The technique is different from any other that has been tried for treating heart failure. For example, another new experimental procedure, called cardiomyoplasty, uses skeletal muscles taken from a patient's back or abdomen to wrap around an ailing heart. The muscle is stimulated by a device similar to a pacemaker to augment weak heart muscle. But, Taylor said, the skeletal muscle isn't really hooked up to the heart. It acts more like a mechanical assist device.
"Our idea is similar to earlier experiments by researchers at other universities who are trying to implant fetal muscle cells into hearts to stimulate growth," Taylor said. But, she added, that idea is not practical because there is no ready supply of fetal tissue and it could cause an immune reaction. The advantage of using muscle cells from each patient is that it's their own tissue, which won't be rejected by the immune system.
The Duke research team is testing the idea using rabbits, which have hearts very similar to a human heart. "Unlike some animals, rabbits have heart attacks just like people," Taylor said.
The researchers injected the damaged hearts of 12 rabbits with 10 million muscle cells. In seven of the 12, the cells took up residence and began stretching and contracting. In addition, when the researchers examined the hearts three to six weeks later, the skeletal muscle cells had organized themselves in a pattern resembling heart muscle cells, suggesting that the skeletal muscle had somehow "learned" how to act like heart muscle.
"We were very encouraged to see that the engrafted cells appear to adapt to their local environment and mimic heart muscle," Taylor said. "We had been concerned that the skeletal muscle could induce an arrhythmia if it did not respond to the electrical signals of the heart, but that doesn't appear to be happening."

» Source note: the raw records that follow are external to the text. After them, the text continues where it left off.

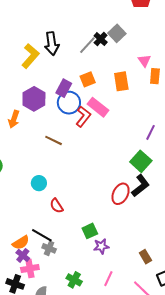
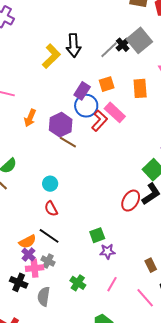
gray square: (117, 33) -> (139, 40), size x1.4
purple hexagon: (34, 99) -> (61, 125), moved
red semicircle: (57, 206) -> (51, 209), moved
gray cross: (49, 248) -> (48, 261), moved

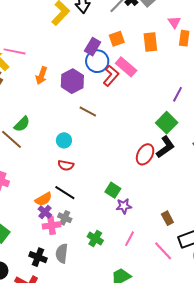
brown line: (68, 142) -> (88, 112), moved
red semicircle: (51, 209) -> (66, 165), turned -49
green square: (97, 235) -> (113, 190), turned -35
black cross: (19, 282) -> (38, 257), moved

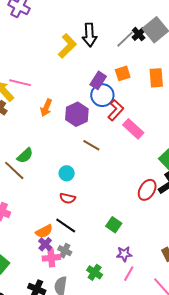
pink rectangle: (126, 67) -> (133, 129), moved
purple star: (124, 206) -> (124, 254), moved

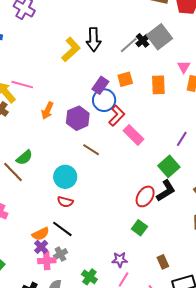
cyan circle: (67, 173) -> (65, 177), size x1.5
green square: (114, 225) -> (139, 228), moved
gray cross: (65, 251) -> (60, 254), turned 32

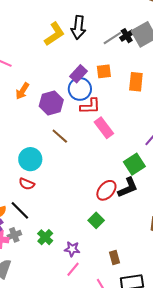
red L-shape: (117, 116) -> (90, 106), turned 35
green cross: (89, 277) -> (45, 237), moved

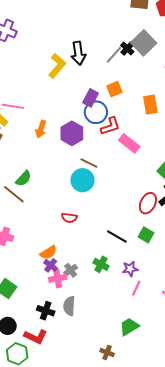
orange rectangle: (136, 82) -> (150, 105), moved
cyan circle: (30, 159) -> (83, 180), moved
black line: (20, 210) -> (117, 236), moved

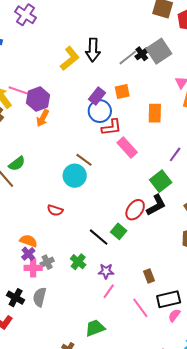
purple hexagon: (72, 133) -> (38, 99), moved
green square: (146, 235) -> (119, 231), moved
orange semicircle: (49, 253) -> (29, 241), turned -138

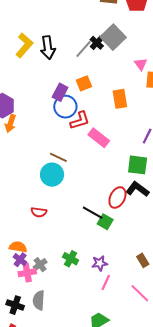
yellow L-shape: (70, 59) -> (24, 45), moved
green square: (161, 181) -> (138, 165), turned -35
black L-shape: (156, 205) -> (137, 189), turned -105
black line: (99, 237) -> (93, 213), moved

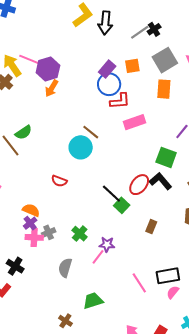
gray square: (113, 37) -> (165, 60), moved
pink rectangle: (99, 138) -> (134, 122), turned -70
brown rectangle: (143, 260) -> (151, 227), moved, turned 40
pink line: (106, 282) -> (98, 257), moved
gray semicircle: (39, 300) -> (65, 268), moved

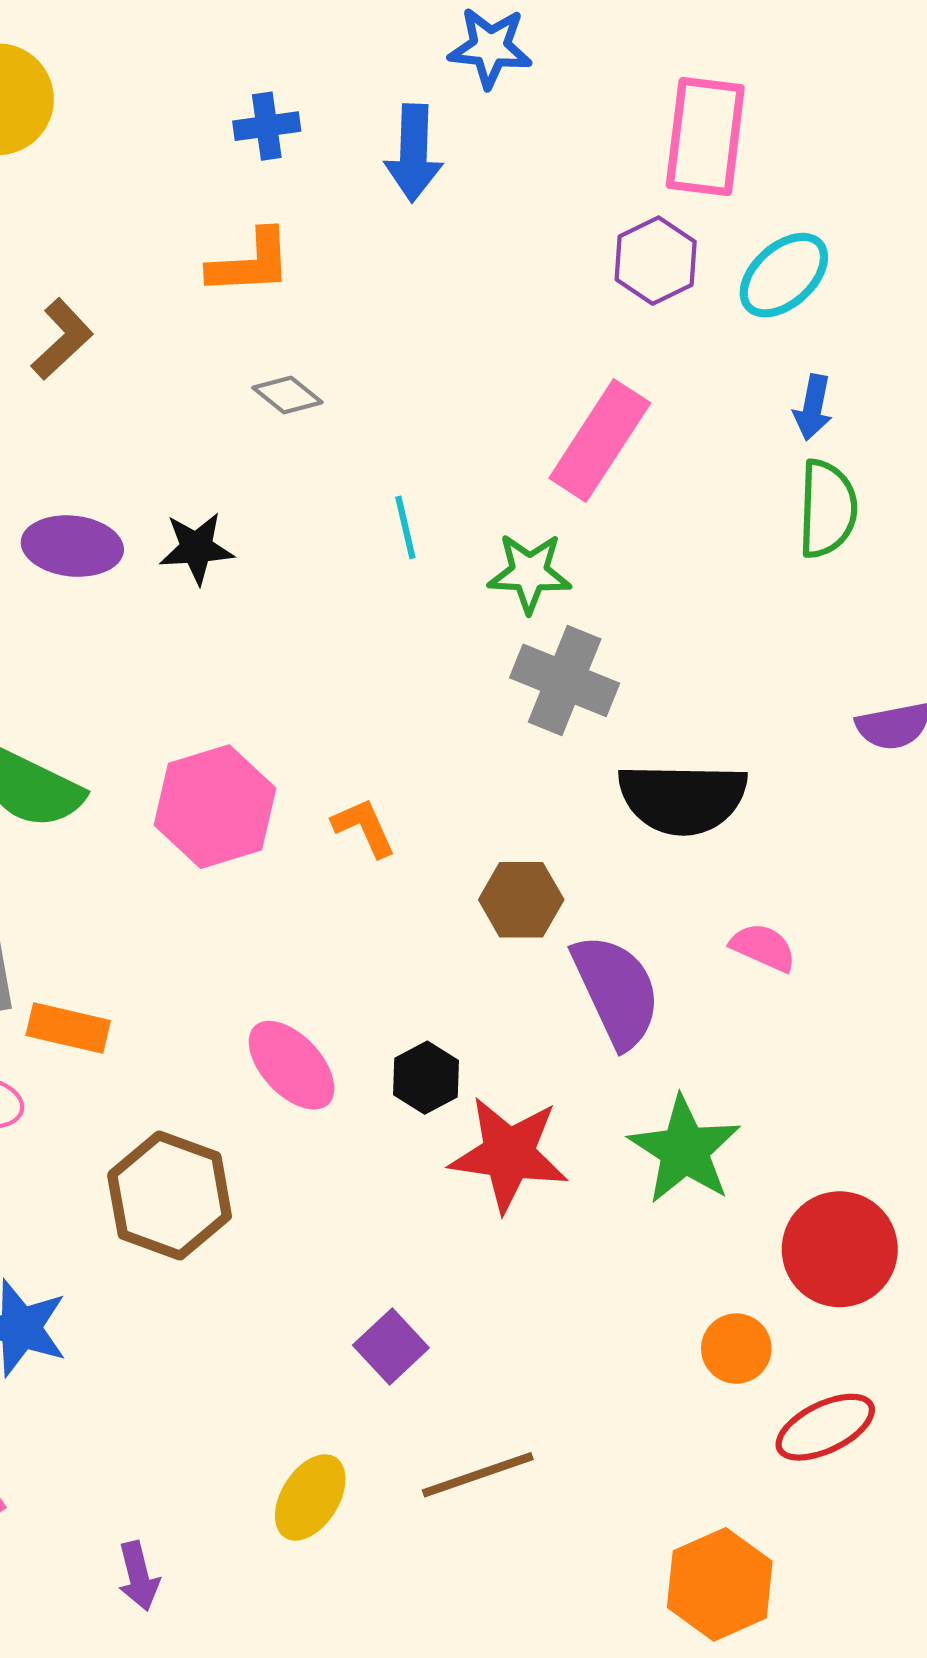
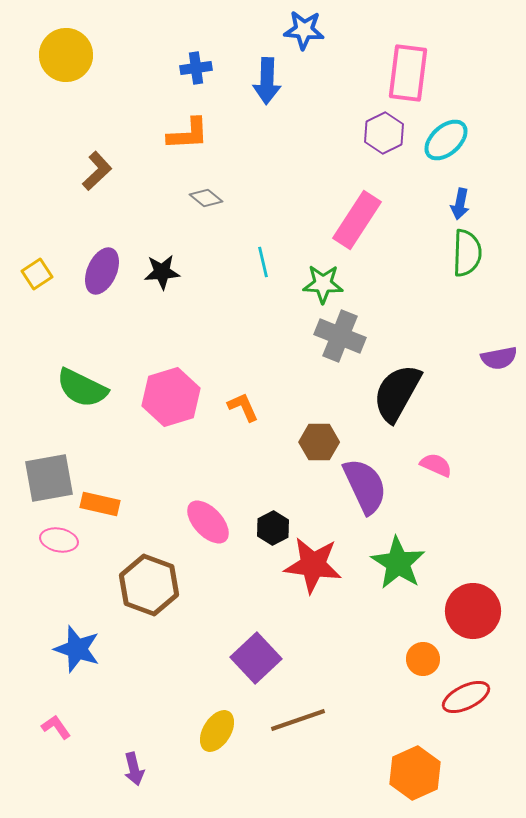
purple ellipse: (72, 546) -> (102, 271), turned -72
black semicircle: (683, 798) -> (397, 393), turned 118
purple square: (391, 1346) -> (256, 658), size x1.4

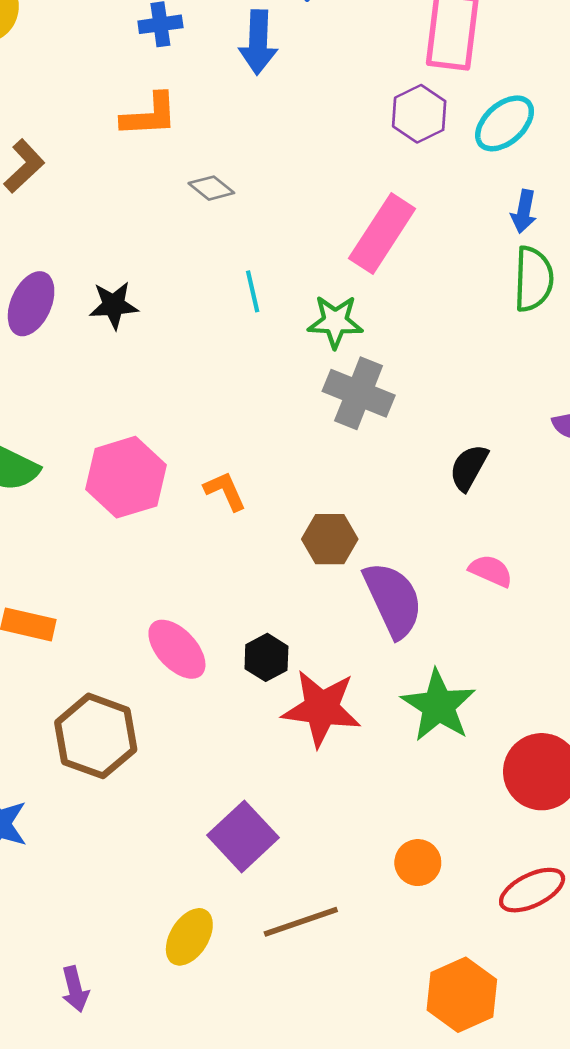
gray diamond: (206, 198) -> (211, 188), moved
black semicircle: (397, 393) -> (469, 468), moved, size x0.6
orange circle: (423, 659) -> (418, 863), moved

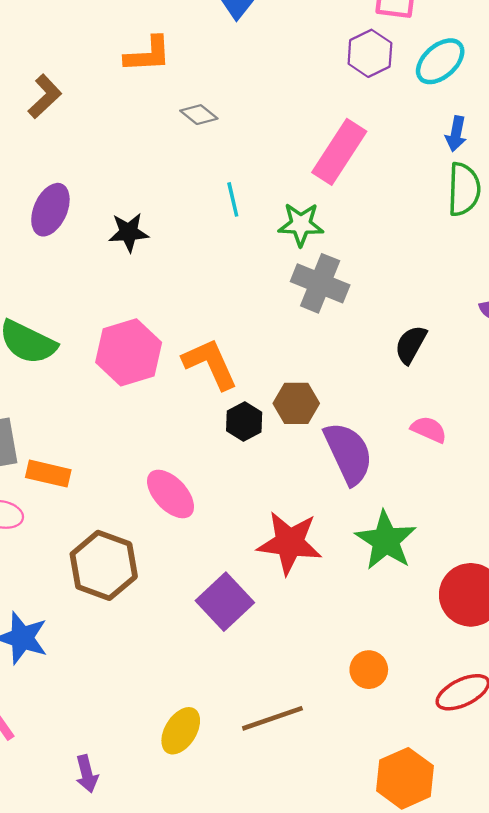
black star: (114, 305) -> (129, 232), moved
orange L-shape: (225, 491) -> (210, 364), size x1.6
black hexagon: (266, 657) -> (244, 422), moved
purple square: (243, 836) -> (225, 602), moved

In the remaining five rabbits, immune system inflammatory cells appear to have destroyed the injected muscle cells. Taylor said this is a natural response. The body sends immune system cells to the heart to clear out dead heart cells, and in this case they also cleared out the injected cells. She says that in the future, they will wait longer, until the body's normal inflammatory response subsides after the initial heart attack, before injecting the skeletal muscle cells. When the procedure is tried on people, doctors may also use anti-inflammatory agents to help give the skeletal muscle time to engraft, she said.

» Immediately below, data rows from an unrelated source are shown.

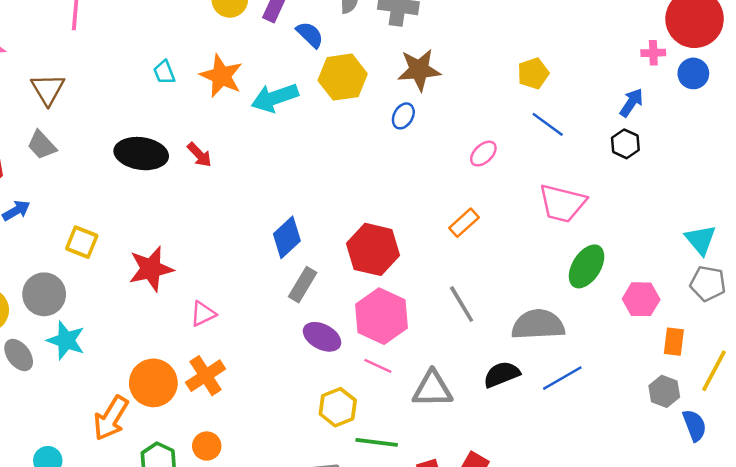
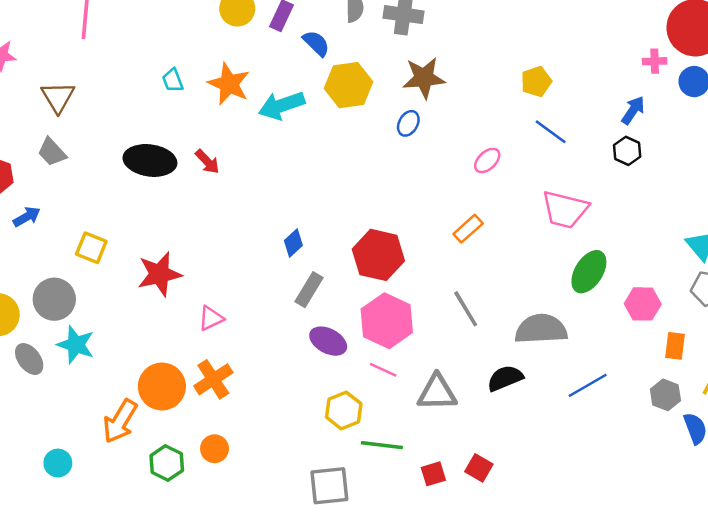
blue diamond: (287, 237) -> (293, 243), size x0.7
blue line: (562, 378) -> (588, 385), moved

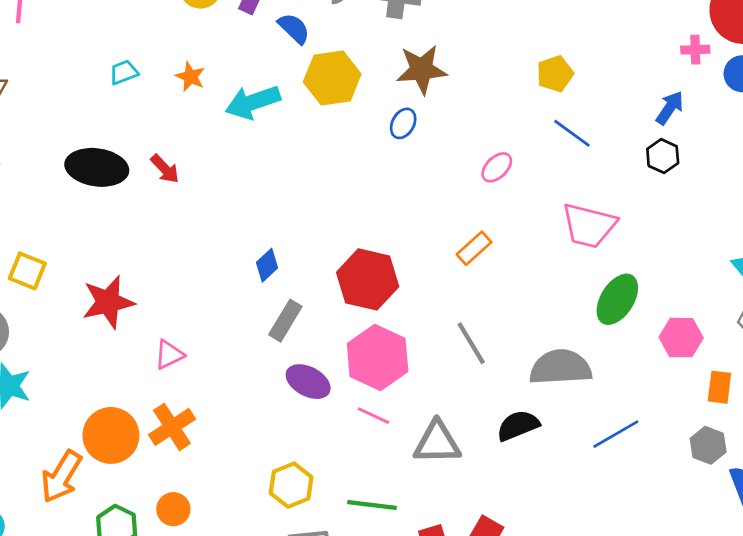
cyan trapezoid: (173, 80) -> (124, 72), turned 90
orange star: (229, 84) -> (190, 77), size x0.6
yellow hexagon: (344, 410) -> (291, 485), moved

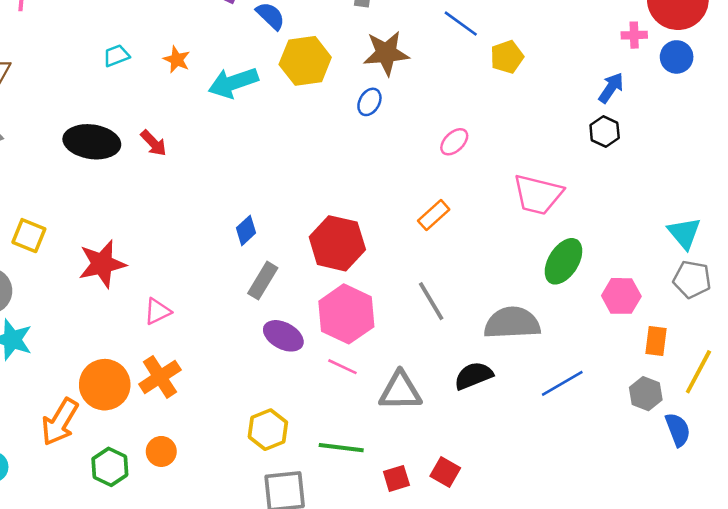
blue line: (572, 133) -> (461, 24), moved

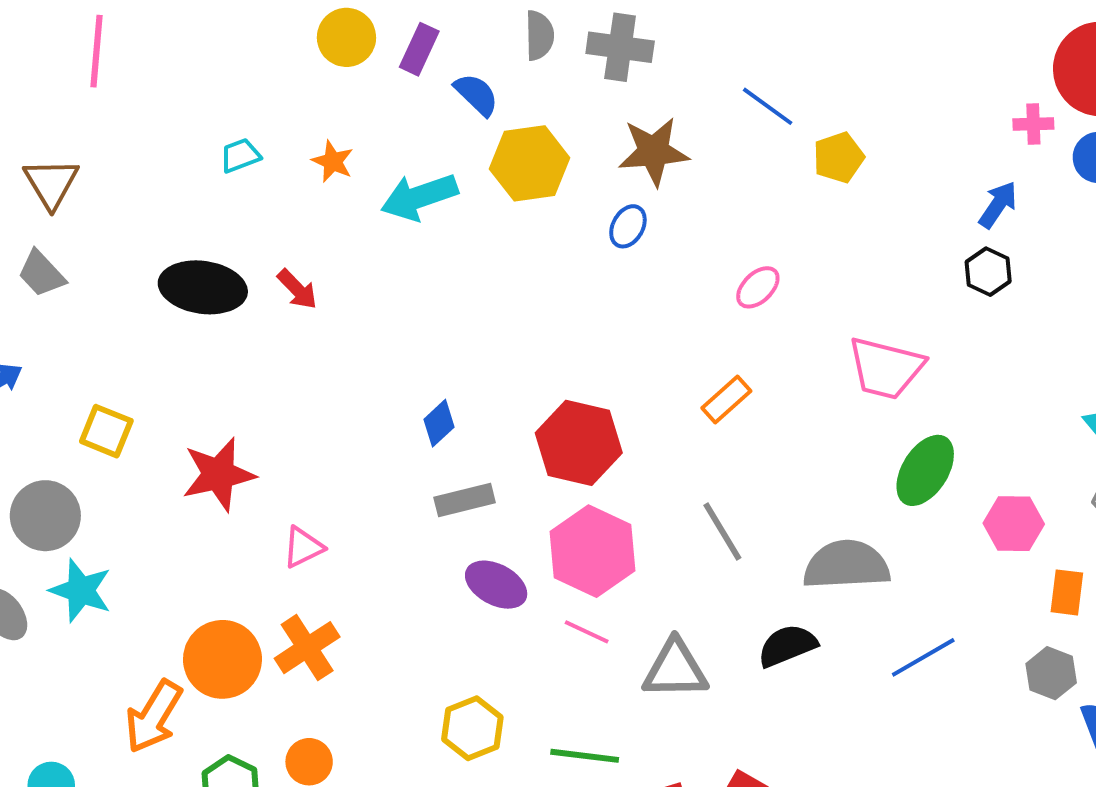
gray rectangle: (263, 281) -> (465, 500), turned 45

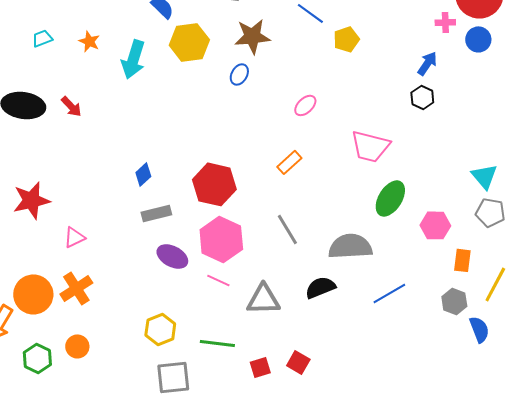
cyan arrow: (419, 197) -> (133, 59), turned -54

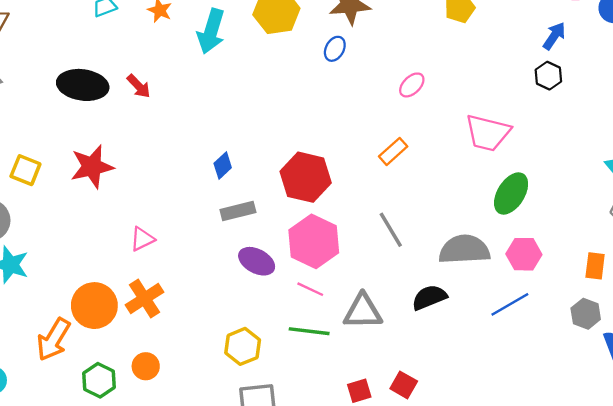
red star: (31, 200) -> (92, 167), moved
pink hexagon: (435, 225) -> (524, 254), moved
green line: (217, 343) -> (309, 331), moved

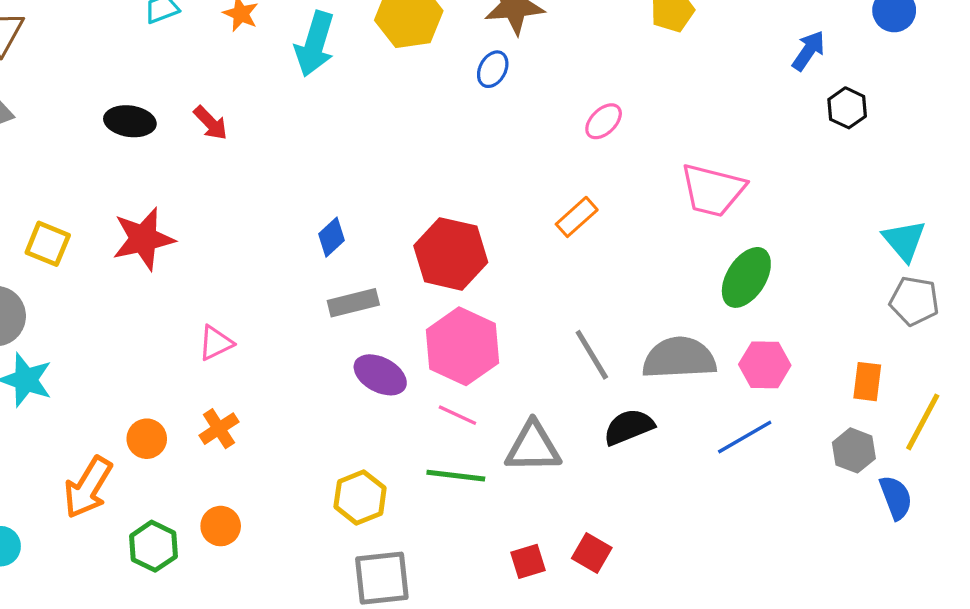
black hexagon: (548, 76) -> (847, 108), moved
black ellipse: (83, 85) -> (130, 121), size x0.7
gray line: (391, 230) -> (592, 355), moved
orange cross: (145, 299) -> (219, 429), size x0.7
orange circle: (94, 306) -> (147, 439), size x0.6

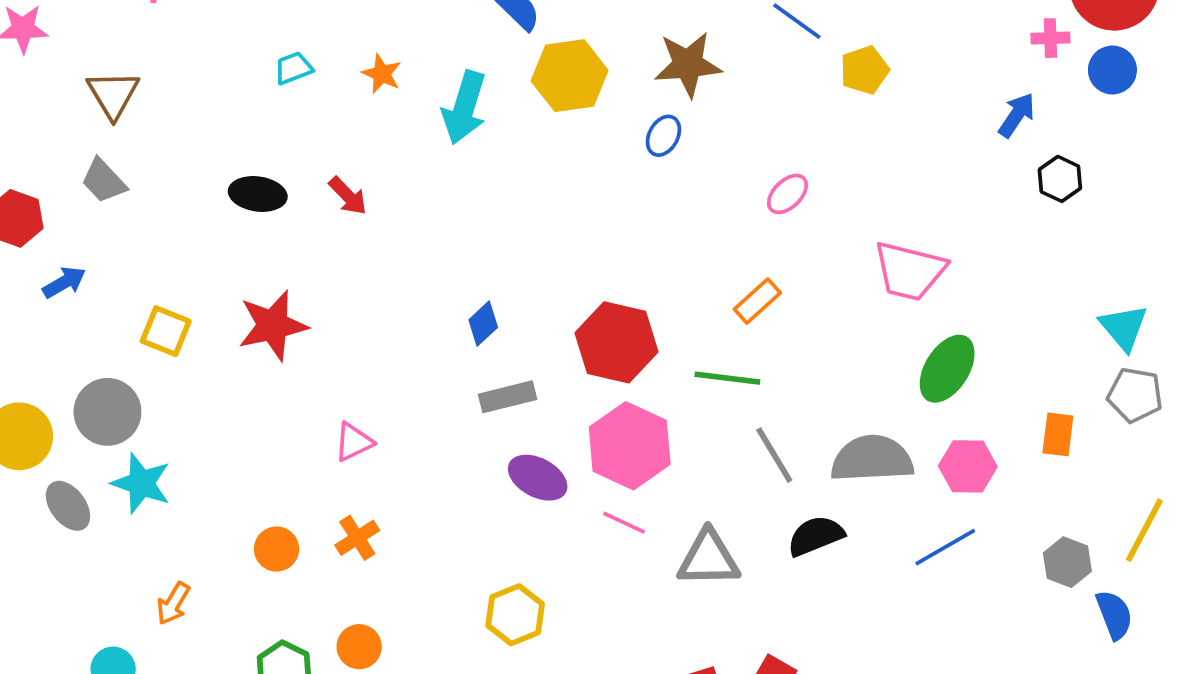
orange rectangle: (867, 382) -> (1058, 434), moved
green line: (456, 476) -> (727, 378), moved
orange arrow: (88, 487) -> (173, 603), moved, size x0.6

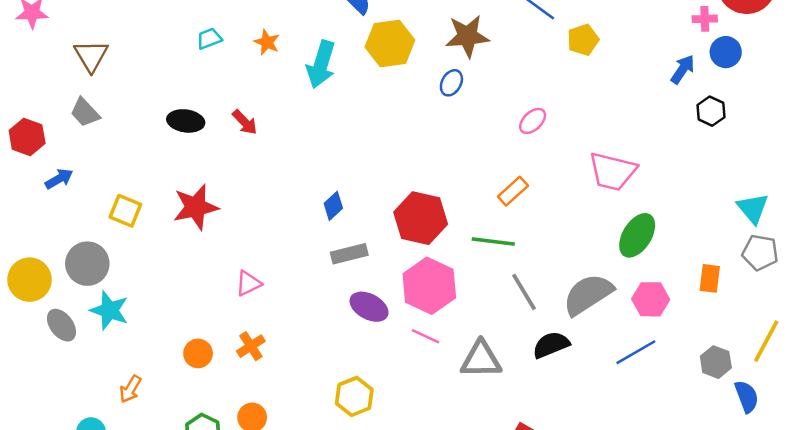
blue circle: (1112, 70) -> (726, 52), moved
gray semicircle: (872, 459) -> (588, 294), turned -30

The researchers also plan to combine their work with findings reported in February by Dr. Thomas-Joseph Stegmann and his colleagues of Fulda Medical Center in Fulda, Germany. These researchers were able to induce damaged heart muscle to regenerate new blood vessels using a human growth factor called fibroblast growth factor 1 (FGF 1) that they produced with genetic engineering techniques.
"If we could combine new blood vessel formation with new muscle formation, we could for the first time, regenerate living heart muscle where there was only dead tissue," Taylor said.